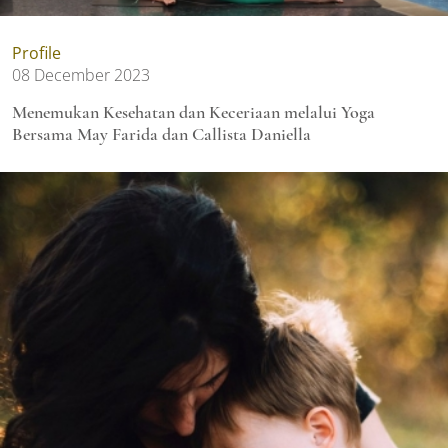
Profile
08 December 2023
Menemukan Kesehatan dan Keceriaan melalui Yoga
Bersama May Farida dan Callista Daniella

# INSTRUCTIONS TO FOLLOW:
Reply with exactly the lines above from the one that contains "08 December 2023" through the final line of the material, and with nothing else.

# ANSWER:
08 December 2023
Menemukan Kesehatan dan Keceriaan melalui Yoga
Bersama May Farida dan Callista Daniella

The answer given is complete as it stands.